Actually, many databases work with an eventual consistency model as well. It’s a common design tradeoff
I agree with this 100%. It’s a design tradeoff informed by the system requirements. I expected that Auth0 was designed to be used as a federated user store, so that my use cases described above would be within the requirements for which your system has been designed (vs. a business intelligence system or a social networking site where eventual consistency doesn’t break the functional requirements of the system). I can’t remember integrating any system that’s shown such large latencies between object creation and availability on the list endpoint in the API, so I’m still confused why the design tradeoff’s were felt to be reasonable in this context. That’s great for you that you’re doing 2 billion interactions, but that does nothing for me as your customer. (Though I would hope that you could direct some of the revenue from all that usage to make this system more performant)

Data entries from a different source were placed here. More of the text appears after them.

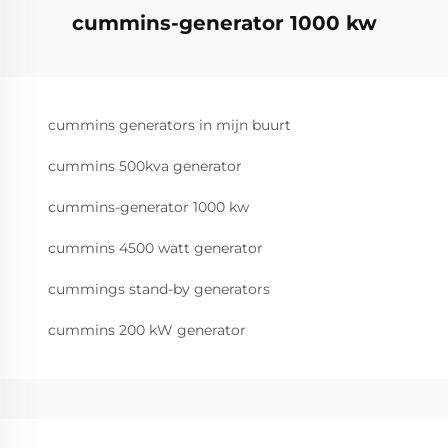
cummins-generator 1000 kw
cummins generators in mijn buurt
cummins 500kva generator
cummins-generator 1000 kw
cummins 4500 watt generator
cummings stand-by generators
cummins 200 kW generator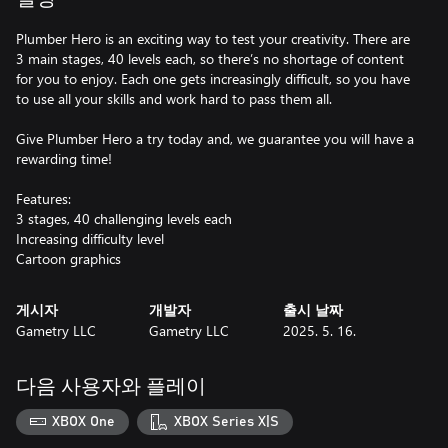
Plumber Hero is an exciting way to test your creativity. There are
3 main stages, 40 levels each, so there’s no shortage of content
for you to enjoy. Each one gets increasingly difficult, so you have
to use all your skills and work hard to pass them all.
Give Plumber Hero a try today and, we guarantee you will have a
rewarding time!
Features:
3 stages, 40 challenging levels each
Increasing difficulty level
Cartoon graphics
게시자
개발자
출시 날짜
Gametry LLC
Gametry LLC
2025. 5. 16.
다음 사용자와 플레이
XBOX One
XBOX Series X|S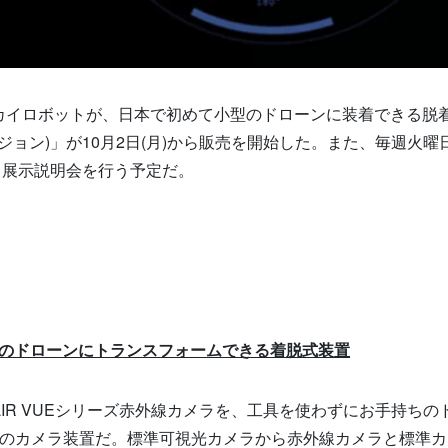
カイロボットが、日本で初めて小型のドローンに装着できる脱
ュージョン)」が10月2日(月)から販売を開始した。また、毎週火曜
ン)」展示説明会を行う予定だ。
ラのドローンにトランスフォームできる着脱式装置
、FLIR VUEシリーズ赤外線カメラを、工具を使わずにお手持ちの
式のカメラ装置だ。標準可視光カメラから赤外線カメラと標準カ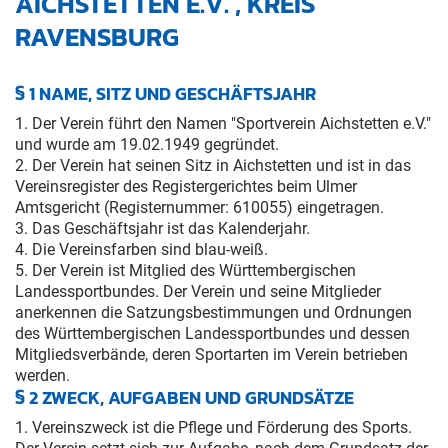
AICHSTETTEN E.V. , KREIS
RAVENSBURG
§ 1 NAME, SITZ UND GESCHÄFTSJAHR
1. Der Verein führt den Namen "Sportverein Aichstetten e.V."
und wurde am 19.02.1949 gegründet.
2. Der Verein hat seinen Sitz in Aichstetten und ist in das
Vereinsregister des Registergerichtes beim Ulmer
Amtsgericht (Registernummer: 610055) eingetragen.
3. Das Geschäftsjahr ist das Kalenderjahr.
4. Die Vereinsfarben sind blau-weiß.
5. Der Verein ist Mitglied des Württembergischen
Landessportbundes. Der Verein und seine Mitglieder
anerkennen die Satzungsbestimmungen und Ordnungen
des Württembergischen Landessportbundes und dessen
Mitgliedsverbände, deren Sportarten im Verein betrieben
werden.
§ 2 ZWECK, AUFGABEN UND GRUNDSÄTZE
1. Vereinszweck ist die Pflege und Förderung des Sports.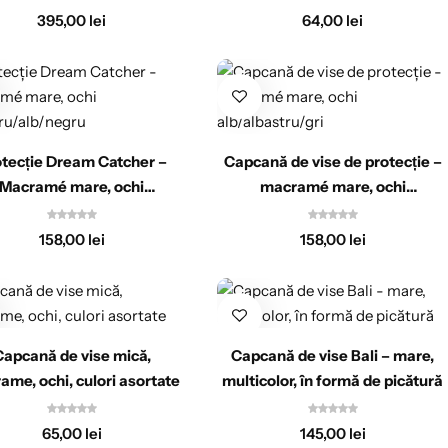
395,00
lei
64,00
lei
tecție Dream Catcher –
Capcană de vise de protecție –
Macramé mare, ochi
macramé mare, ochi
albastru/alb/negru
alb/albastru/gri
158,00
lei
158,00
lei
Capcană de vise mică,
Capcană de vise Bali – mare,
me, ochi, culori asortate
multicolor, în formă de picătură
65,00
lei
145,00
lei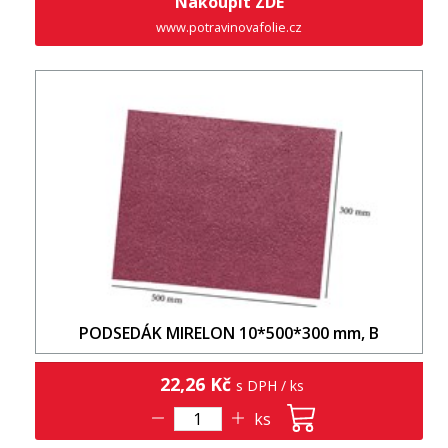
Nakoupit ZDE
www.potravinovafolie.cz
PODSEDÁK MIRELON 10*500*300 mm, B
22,26 Kč
s DPH / ks
ks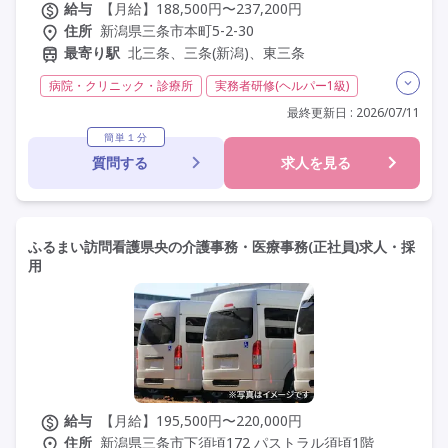
給与
【月給】188,500円〜237,200円
住所
新潟県三条市本町5-2-30
最寄り駅
北三条、三条(新潟)、東三条
病院・クリニック・診療所
実務者研修(ヘルパー1級)
初任者研修(ヘルパー2級)
無資格
夜勤専従
最終更新日 : 2026/07/11
残業月20時間以内
残業ほぼなし
常勤
社会保険完備
簡単１分
質問する
求人を見る
交通費支給
託児所・保育支援あり
年間休日120日以上
年間休日110日以上
学歴不問
未経験歓迎
定年60歳以上
定年65歳以上
車通勤可
駅近
ふるまい訪問看護県央の介護事務・医療事務(正社員)求人・採
用
給与
【月給】195,500円〜220,000円
住所
新潟県三条市下須頃172 パストラル須頃1階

I don’t think going down the path of discussing the technical limitations or design decisions would get us to any valuable outcome.
It might not be a valuable outcome on your end, but as customer of your product understanding the use cases that you are designing your system to support, vs. the one’s that you don’t view as critical or supported, is very important and valuable to me. It’s actually more valuable than getting an understanding of this one tactical question, as knowing how you think about and invest into your product is more important to me than the current state of the product. For example, if the way this conversation went was “We agree that delays any longer than 1 minute are unacceptable, and have plans on our roadmap to ensure that in the future these delays will be managed.” Instead it appears Auth0 is unwilling to commit to any expectations, or communicate any additional information about what, as a customer who is using this for a core piece of my infrastructure, can expect in terms of performance guarantees from you, my vendor. That understanding for me, will be the most valuable outcome from this conversation (unless you are able to explain to me how I can resolve the use cases I described without incurring such delays using your system, but so far it seems that you’re describing features, but not putting them in the context of my requirements).

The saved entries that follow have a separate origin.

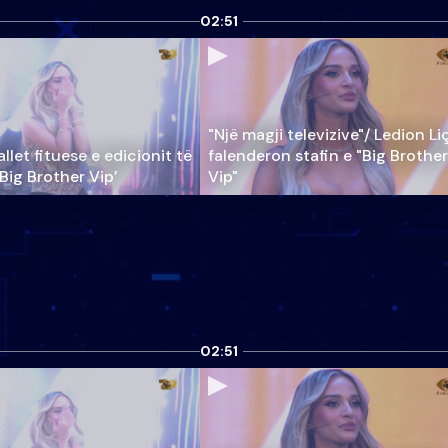
02:51
"Një magji televizive"/ Ledion Li
llet fituese e edicionit të
falenderon stafin e "Big Brother
‘Big Brother Vip’
Vip"
02:51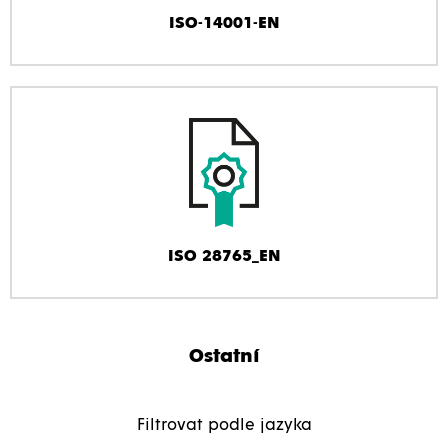
ISO-14001-EN
ISO 28765_EN
Ostatní
Filtrovat podle jazyka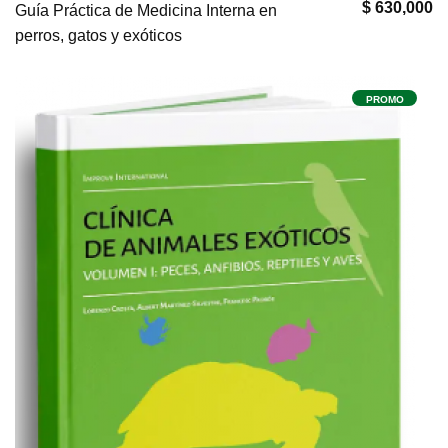
$ 630,000
Guía Práctica de Medicina Interna en
perros, gatos y exóticos
PROMO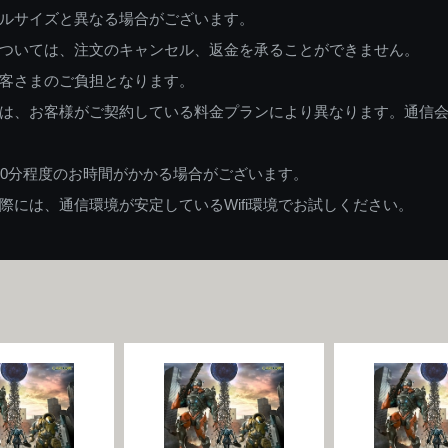
ルサイズと異なる場合がございます。
ついては、注文のキャンセル、返金を承ることができません。
客さまのご負担となります。
は、お客様がご契約している料金プランにより異なります。通信
60分程度のお時間がかかる場合がございます。
には、通信環境が安定しているWifi環境でお試しください。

I agree that the technical limitations of your technology decisions shouldn’t be part of this conversation, but your team brought them in as justifications for the poor latency of this end point. I’d prefer to simply be told what the SLO’s are (and ideally make them reasonable), what are supported vs. unsupported intended usages of your product, and allow us to avoid any conversation about technical limitations of different options. Of course, working backwards from customer requirements to technical implementations that meet those requirements is what your engineering team is there for!

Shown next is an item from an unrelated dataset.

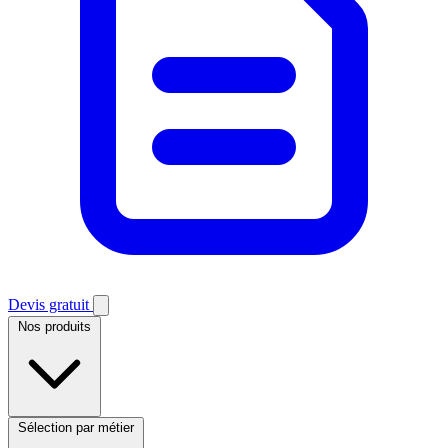
Devis gratuit
Nos produits
Sélection par métier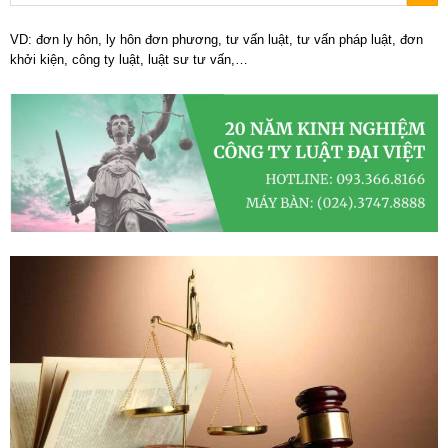
VD: đơn ly hôn, ly hôn đơn phương, tư vấn luật, tư vấn pháp luật, đơn
khởi kiện, công ty luật, luật sư tư vấn,…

In the meantime, can you give any specification about this delay beyond “Auth0 tries to ensure these delays as short as possible”? I am embarrassed to communicate to my internal stakeholders, let alone our customers, that new users added, or changes to existing users, can take a completely unknown amount of time to show up or change. I’ve definitely seen this take over 10 minutes, and I communicated a case to Dan in DM earlier today that seemed to be pushing into the 30 min range IIRC.